Socialization is crucial. Take the dog around as many people as possible so he learns to trust other humans. If you don’t socialize your dog, it may become aggressive toward other people or become very shy. Also, ensure that your Malinois bonds with each member of the family to minimize any undesirable issues, such as aggression or biting, in the future.
Malinois possess a great deal more energy than many other dog breeds. So, in order to be obedient like Max, your dog needs to undergo rigorous professional training. This training will channel the dog’s energy into useful activities, like obeying commands, and teach him to become a welcome member of the human community. Without training, your dog will actively seek out activities, many of which will get him into trouble.

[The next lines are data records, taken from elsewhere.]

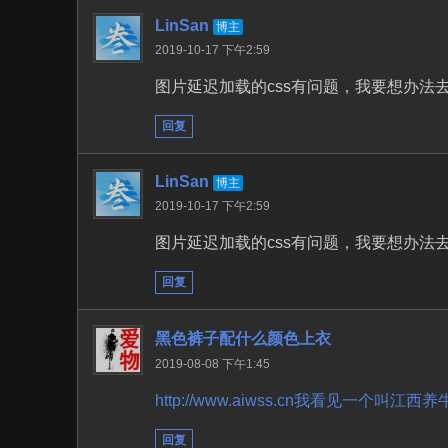
LinSan
博主
2019-10-17 下午2:59
图片延迟加载的css有问题，我要想办法
回复
LinSan
博主
2019-10-17 下午2:59
图片延迟加载的css有问题，我要想办法
回复
黑色裤子配什么颜色上衣
2019-08-08 下午1:45
http://www.aiwss.cn我看见一
回复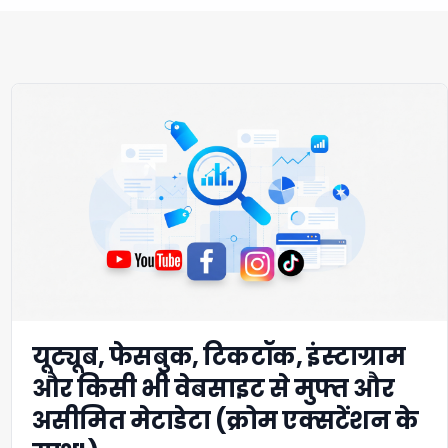
यूट्यूब, फेसबुक, टिकटॉक, इंस्टाग्राम
और किसी भी वेबसाइट से मुफ्त और
असीमित मेटाडेटा (क्रोम एक्सटेंशन के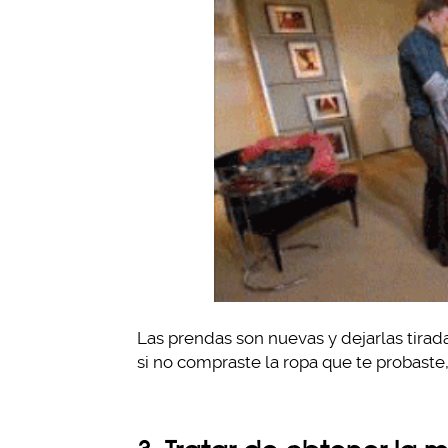
Las prendas son nuevas y dejarlas tirada
si no compraste la ropa que te probaste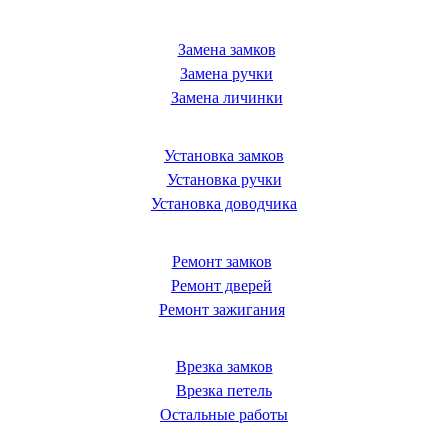
Замена замков
Замена ручки
Замена личинки
Установка замков
Установка ручки
Установка доводчика
Ремонт замков
Ремонт дверей
Ремонт зажигания
Врезка замков
Врезка петель
Остальные работы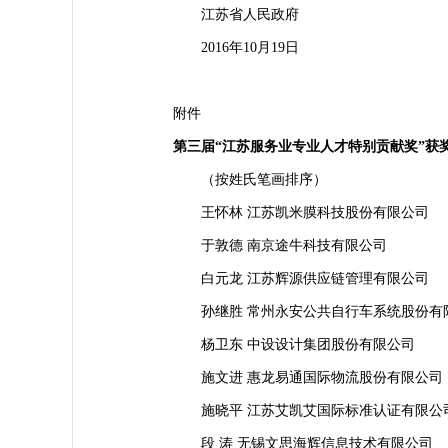
江苏省人民政府
2016年10月19日
附件
第三届“江苏服务业专业人才特别贡献奖”获
（按姓氏笔画排序）
王怀林 江苏凯米膜科技股份有限公司
于敦德 南京途牛科技有限公司
白元龙 江苏辉源供应链管理有限公司
孙继胜 常州永安公共自行车系统股份有
杨卫东 中设设计集团股份有限公司
施文进 惠龙易通国际物流股份有限公司
施晓平 江苏艾凯艾国际标准认证有限公
段 涛 无锡文思海辉信息技术有限公司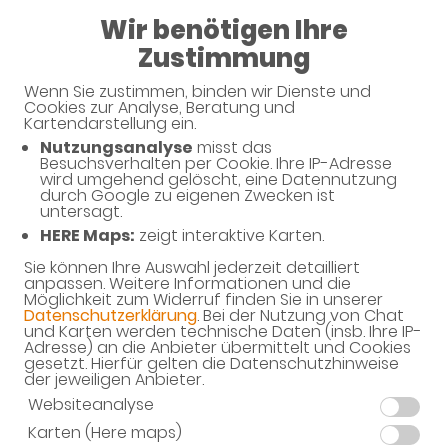
Wir benötigen Ihre
08:00 - 18:00
Zustimmung
Kur-Apotheke
Wenn Sie zustimmen, binden wir Dienste und
Cookies zur Analyse, Beratung und
Kartendarstellung ein.
Nutzungsanalyse
misst das
Besuchsverhalten per Cookie. Ihre IP-Adresse
wird umgehend gelöscht, eine Datennutzung
durch Google zu eigenen Zwecken ist
untersagt.
HERE Maps:
zeigt interaktive Karten.
Sie können Ihre Auswahl jederzeit detailliert
anpassen. Weitere Informationen und die
Möglichkeit zum Widerruf finden Sie in unserer
Datenschutzerklärung
. Bei der Nutzung von Chat
und Karten werden technische Daten (insb. Ihre IP-
Adresse) an die Anbieter übermittelt und Cookies
gesetzt. Hierfür gelten die Datenschutzhinweise
Offizin
der jeweiligen Anbieter.
Websiteanalyse
Beratungsplatz 3
Karten (Here maps)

Malinois have the energy of 10 dogs wrapped into one, so it’s important your dog gets daily exercise. Just going on short walks isn’t likely to satisfy the dog, so it’s best to either take him to the dog park or have a fenced in yard for him to run.

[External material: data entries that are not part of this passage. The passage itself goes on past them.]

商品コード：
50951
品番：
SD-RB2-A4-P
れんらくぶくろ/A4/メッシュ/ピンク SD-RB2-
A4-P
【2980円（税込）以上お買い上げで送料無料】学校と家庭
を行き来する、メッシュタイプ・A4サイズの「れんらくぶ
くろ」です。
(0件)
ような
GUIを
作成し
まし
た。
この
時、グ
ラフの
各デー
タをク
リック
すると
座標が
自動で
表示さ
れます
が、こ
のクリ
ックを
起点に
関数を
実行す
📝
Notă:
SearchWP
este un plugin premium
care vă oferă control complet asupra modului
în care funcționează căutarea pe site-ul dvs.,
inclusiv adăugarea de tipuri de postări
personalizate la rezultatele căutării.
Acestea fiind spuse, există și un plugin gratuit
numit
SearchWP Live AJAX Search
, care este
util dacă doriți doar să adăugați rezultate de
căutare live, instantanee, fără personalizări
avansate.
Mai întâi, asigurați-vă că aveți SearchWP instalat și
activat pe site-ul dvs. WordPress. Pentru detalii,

If it’s a rainy day, make sure you have toys for the Malinois to play with to keep it occupied. Otherwise you may find that your couch is missing the stuffing.
When watching a film such as “Max,” it is easy to get caught up in your feelings for the dog on the big screen. But before you bring one into your family, please take the time to learn about the breed to ensure that it is a mutually beneficial relationship for both you and the dog. Like in the movie, Malinois are fiercely loyal and can become a member of the family, but it requires dedication and commitment on your end to make it work.
Diana Sosa is owner and chief handler at Dog Inspectors, the first company in Tennessee to utilize trained, certified detection dogs to find bed bugs in commercial and residential buildings. She brings a lifetime of work and experience in the field of training, breeding and handling dogs to the company. For more information about the company’s services, contact 1-855-BUG-DOG1 (284-3641).
This article was originally published in the Tennessean.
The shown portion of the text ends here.